"And this we should believe: that hope and volition can bring us closer to our ultimate goal: justice for all, injustice for no-one"
About this Quote
Johnson’s line is a small manifesto dressed up as plain speech: not a promise that justice will arrive, but a demand that we consent to the idea that it can. The opening, “And this we should believe,” has the texture of a moral correction. It’s less inspirational than disciplinary, pushing back against the seductive posture of resignation. Belief here isn’t private comfort; it’s civic equipment.
The pairing of “hope and volition” does the real work. Hope alone is cheap, easily mistaken for virtue. Volition alone can curdle into brute force or ideology. Johnson stitches them together to argue that a just society needs both the emotional fuel to endure disappointment and the deliberate will to build institutions, take risks, and accept conflict. It’s a writer’s version of political realism: the world won’t bend because we want it to, but wanting it without acting is its own form of complicity.
Then he tilts the horizon: “ultimate goal” sounds almost utopian, yet the final clause is aggressively concrete. “Justice for all, injustice for no-one” doesn’t merely advocate fairness; it refuses the common bargain that someone must be sacrificed for order, growth, or national glory. The wording implies a critique of systems that distribute “necessary” harm to the same people again and again, then call it pragmatism.
Context matters: a Swedish modernist who lived through fascism, war, and the ethical compromises of the 20th century would be allergic to grand certainty. The sentence isn’t naive; it’s a rally against learned helplessness, insisting that the path to justice begins with choosing, stubbornly, to believe it remains possible.
The pairing of “hope and volition” does the real work. Hope alone is cheap, easily mistaken for virtue. Volition alone can curdle into brute force or ideology. Johnson stitches them together to argue that a just society needs both the emotional fuel to endure disappointment and the deliberate will to build institutions, take risks, and accept conflict. It’s a writer’s version of political realism: the world won’t bend because we want it to, but wanting it without acting is its own form of complicity.

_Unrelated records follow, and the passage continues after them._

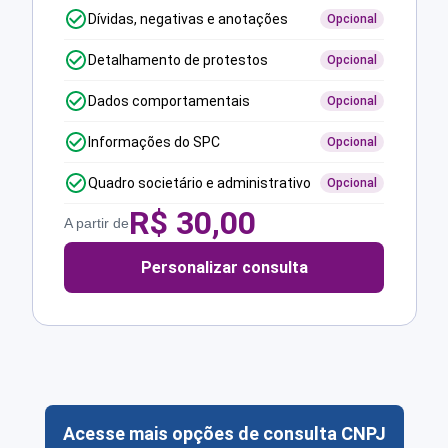
Dívidas, negativas e anotações
Opcional
Detalhamento de protestos
Opcional
Dados comportamentais
Opcional
Informações do SPC
Opcional
Quadro societário e administrativo
Opcional
R$
30,00
A partir de
Personalizar consulta
Acesse mais opções de consulta CNPJ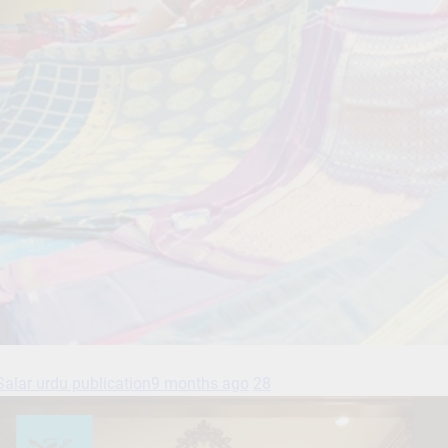
Salar urdu publication
9 months ago
28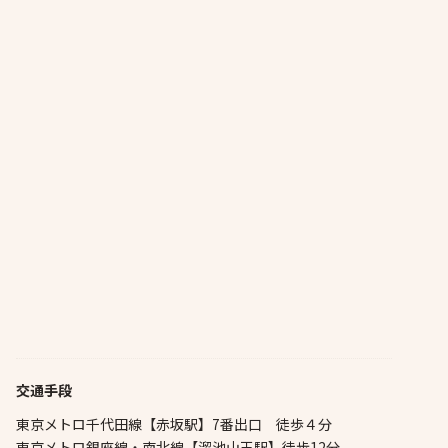
交通手段
東京メトロ千代田線【赤坂駅】7番出口 徒歩４分
東京メトロ銀座線・南北線【溜池山王駅】徒歩12分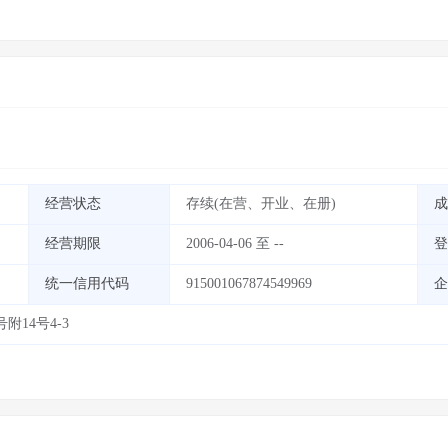
经营状态
存续(在营、开业、在册)
成
经营期限
2006-04-06 至 --
登
统一信用代码
915001067874549969
企
14号4-3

Then he tilts the horizon: “ultimate goal” sounds almost utopian, yet the final clause is aggressively concrete. “Justice for all, injustice for no-one” doesn’t merely advocate fairness; it refuses the common bargain that someone must be sacrificed for order, growth, or national glory. The wording implies a critique of systems that distribute “necessary” harm to the same people again and again, then call it pragmatism.
Context matters: a Swedish modernist who lived through fascism, war, and the ethical compromises of the 20th century would be allergic to grand certainty. The sentence isn’t naive; it’s a rally against learned helplessness, insisting that the path to justice begins with choosing, stubbornly, to believe it remains possible.